* Entries taken from a collection

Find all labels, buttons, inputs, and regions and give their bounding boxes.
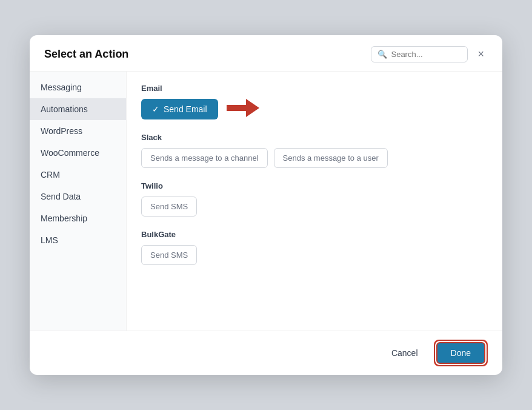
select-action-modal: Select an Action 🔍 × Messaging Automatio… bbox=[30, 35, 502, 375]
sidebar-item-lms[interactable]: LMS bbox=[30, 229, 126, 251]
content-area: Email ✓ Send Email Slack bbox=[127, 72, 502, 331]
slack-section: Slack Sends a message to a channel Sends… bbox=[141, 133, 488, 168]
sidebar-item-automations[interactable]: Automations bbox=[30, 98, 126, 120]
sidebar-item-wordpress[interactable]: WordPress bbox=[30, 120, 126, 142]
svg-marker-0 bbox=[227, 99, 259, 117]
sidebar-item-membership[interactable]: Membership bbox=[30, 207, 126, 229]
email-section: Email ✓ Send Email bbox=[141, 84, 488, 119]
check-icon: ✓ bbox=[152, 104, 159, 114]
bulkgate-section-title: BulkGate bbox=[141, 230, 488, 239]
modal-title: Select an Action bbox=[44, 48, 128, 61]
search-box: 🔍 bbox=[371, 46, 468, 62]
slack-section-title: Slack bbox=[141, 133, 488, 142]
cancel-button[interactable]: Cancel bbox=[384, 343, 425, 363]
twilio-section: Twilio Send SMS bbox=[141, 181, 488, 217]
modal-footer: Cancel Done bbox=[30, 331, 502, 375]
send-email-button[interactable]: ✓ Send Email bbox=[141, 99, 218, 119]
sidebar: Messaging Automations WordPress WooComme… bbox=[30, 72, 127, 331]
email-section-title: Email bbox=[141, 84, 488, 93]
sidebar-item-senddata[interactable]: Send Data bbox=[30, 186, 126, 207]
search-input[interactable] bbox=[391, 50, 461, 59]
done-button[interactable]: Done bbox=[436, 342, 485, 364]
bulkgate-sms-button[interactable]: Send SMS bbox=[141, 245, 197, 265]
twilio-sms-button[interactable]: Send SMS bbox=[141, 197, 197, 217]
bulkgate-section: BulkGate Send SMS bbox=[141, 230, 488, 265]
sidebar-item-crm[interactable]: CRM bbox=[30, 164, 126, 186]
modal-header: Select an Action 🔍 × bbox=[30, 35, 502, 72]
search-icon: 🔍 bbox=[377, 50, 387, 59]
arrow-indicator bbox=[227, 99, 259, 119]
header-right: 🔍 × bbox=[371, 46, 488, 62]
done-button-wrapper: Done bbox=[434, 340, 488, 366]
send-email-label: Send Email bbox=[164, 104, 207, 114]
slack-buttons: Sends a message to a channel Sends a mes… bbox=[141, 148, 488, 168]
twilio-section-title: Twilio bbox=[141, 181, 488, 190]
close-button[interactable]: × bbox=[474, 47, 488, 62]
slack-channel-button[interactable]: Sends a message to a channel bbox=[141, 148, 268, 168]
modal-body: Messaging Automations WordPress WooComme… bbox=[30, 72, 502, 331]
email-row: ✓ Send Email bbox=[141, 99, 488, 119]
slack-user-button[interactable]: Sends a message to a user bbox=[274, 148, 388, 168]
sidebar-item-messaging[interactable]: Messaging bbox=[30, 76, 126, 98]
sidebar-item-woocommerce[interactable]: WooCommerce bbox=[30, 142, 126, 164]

* Work required
Wherever the word "Sends" appears in the data, return the whole line.

* Task solution
slack-section: Slack Sends a message to a channel Sends… bbox=[141, 133, 488, 168]
slack-buttons: Sends a message to a channel Sends a mes… bbox=[141, 148, 488, 168]
slack-channel-button[interactable]: Sends a message to a channel bbox=[141, 148, 268, 168]
slack-user-button[interactable]: Sends a message to a user bbox=[274, 148, 388, 168]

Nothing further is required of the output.